Abstract

The rates of positive tuberculin skin test (TST) reactions and BCG scarring after BCG vaccination vary between studies and populations. Tuberculin reactivity and BCG scarring may be related to better child survival in low-income countries. We therefore studied determinants for TST reaction and scarring in Guinea-Bissau. In a cohort of children born in suburban Bissau from March 2000 to July 2002, we assessed a Mantoux test with Purified protein derivative (PPD) (SSI, 2 T.U.) at 2 (2689 children), 6 ( N = 2148) and 12 months ( N = 1638) of age, and BCG scar was assessed at 2 ( N = 2698) and 6 months ( N = 2225) of age.
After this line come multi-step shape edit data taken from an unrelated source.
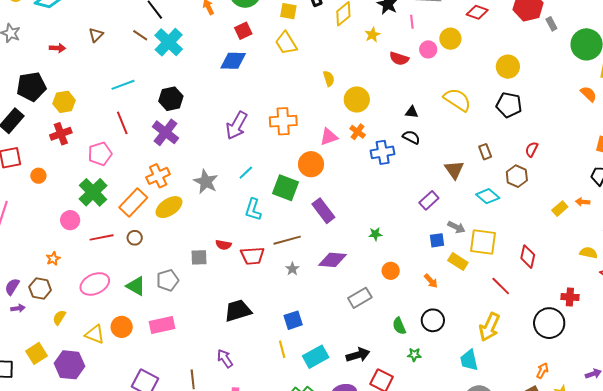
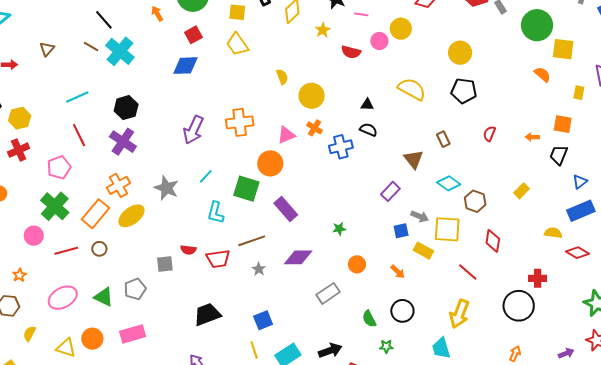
pink line: (412, 22) -> (361, 14), turned -72
brown hexagon: (517, 176) -> (475, 201), moved
orange arrow: (583, 202) -> (532, 137), moved

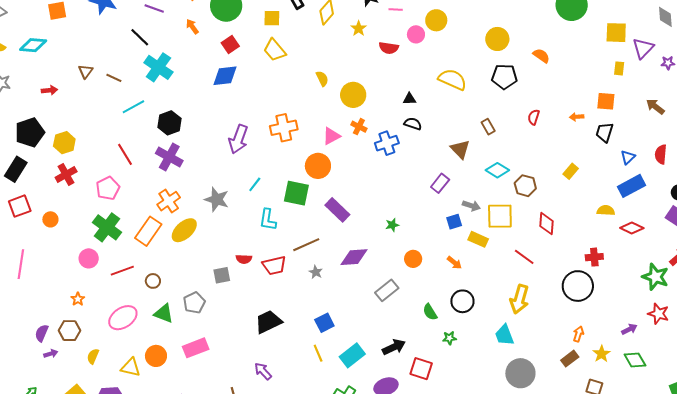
brown line: (91, 46) -> (114, 78), moved
yellow square: (563, 49) -> (616, 33), moved
orange semicircle: (542, 74) -> (541, 56), moved
cyan line: (77, 97) -> (133, 107), moved
brown circle: (99, 249) -> (153, 281), moved

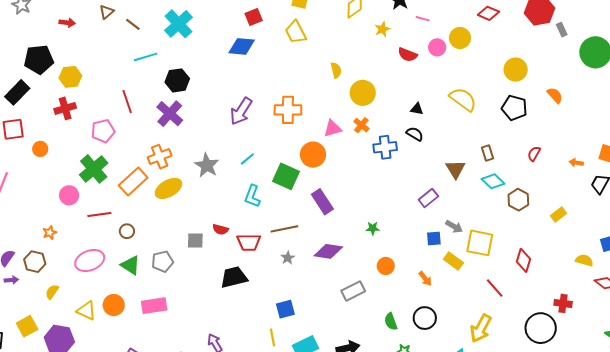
cyan diamond: (497, 170) -> (493, 181), moved
brown hexagon: (525, 186) -> (518, 200), moved
black trapezoid: (268, 322) -> (234, 277), moved

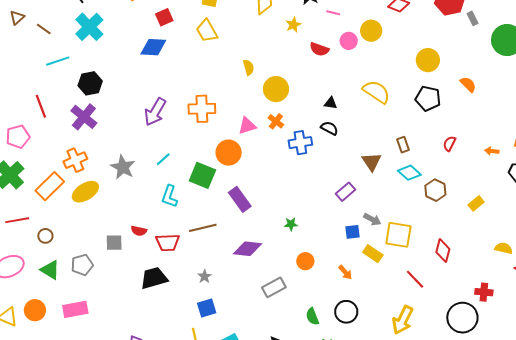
gray star: (288, 258) -> (205, 276), moved

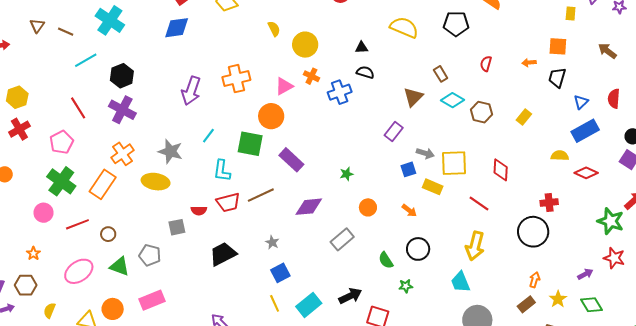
brown triangle: (372, 162) -> (413, 97), turned 30
yellow ellipse: (85, 192) -> (156, 182), moved, turned 52
red trapezoid: (168, 243) -> (228, 202), moved
gray pentagon: (82, 265) -> (150, 255), turned -30

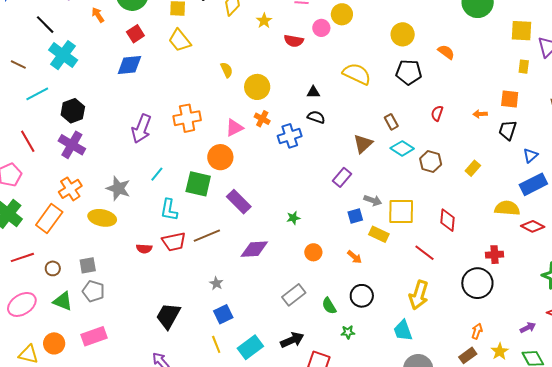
yellow semicircle: (560, 156) -> (507, 208), size x1.4
gray square: (177, 227) -> (88, 265), moved
gray rectangle: (342, 239) -> (294, 295), moved
black trapezoid: (223, 254) -> (168, 316), moved, turned -36

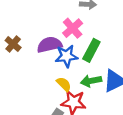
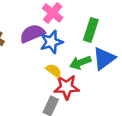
green rectangle: (91, 50) -> (91, 30), moved

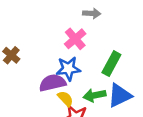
purple semicircle: (32, 34) -> (52, 83), moved

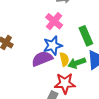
green rectangle: (111, 64) -> (86, 36), turned -42
yellow semicircle: (65, 99) -> (64, 59), moved, turned 40

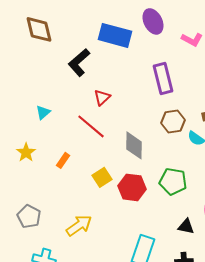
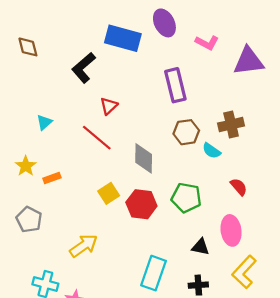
brown diamond: (39, 29) -> (28, 47), moved, size x0.7
orange rectangle: (63, 160) -> (52, 178), moved, turned 35
gray pentagon: (29, 216) -> (29, 220), moved

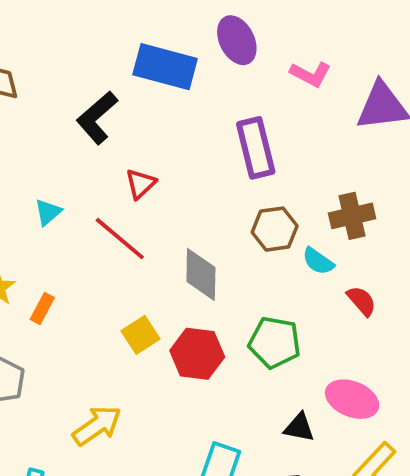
cyan triangle: (44, 122) -> (48, 212), moved
orange rectangle: (52, 178) -> (42, 308), turned -42
red semicircle: (239, 187) -> (362, 301), moved
pink ellipse: (231, 230) -> (352, 399), turned -60

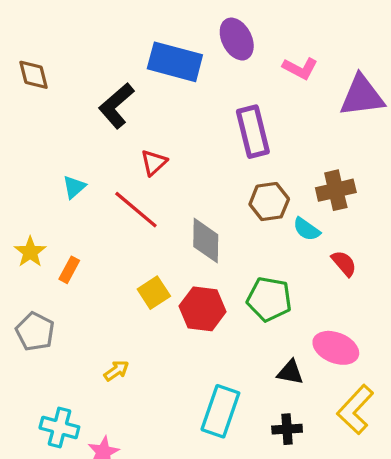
yellow arrow: (97, 426) -> (116, 371), size x0.6

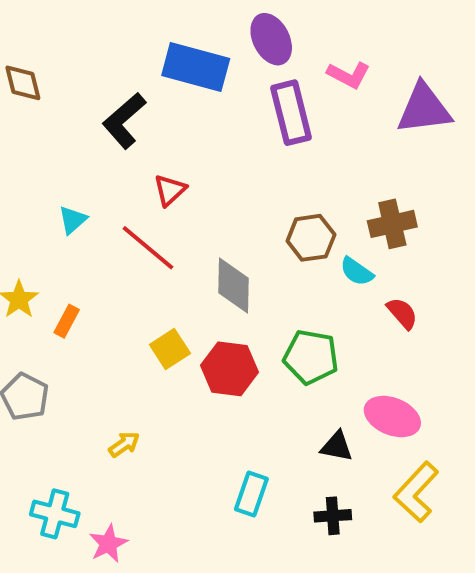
purple rectangle: (253, 132) -> (291, 113), moved
cyan rectangle: (220, 411) -> (251, 494), size x0.7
In a subgroup of the children the vaccination technique was monitored by direct observation of post-vaccination wheal and route of administration. Three different types of BCG vaccine supplied by the local Extended Programme on Immunization were used. At 6 months of age the rate of PPD reactors (>1 mm) after BCG vaccination was 25% and the rate of scarring was 89%. One BCG strain was associated with fewer PPD reactors (OR = 0.54 (0.31–0.91)) and BCG scars (OR = 0.13 (0.05–0.37)) and larger post-vaccination wheals produced more PPD reactions (OR 1.21 (95% CI 1.02–1.43)) and BCG scars (OR 1.66 (1.24–2.21)). In the multivariable analyses of BCG-vaccinated children assessed at 6 months of age, monitoring of vaccination technique and type of BCG vaccine were important. This was not changed by control for other determinants, including sex, season, vaccination place, birthplace, ethnic group, low birth weight, place of residence, education and civil status of mother. We reason that vaccination technique and BCG strain are important for PPD reaction and scarring in response to BCG vaccination. Considering that these responses are associated with better infant survival, the importance of monitoring vaccination technique and of different BCG strains should be evaluated with respect to infant mortality.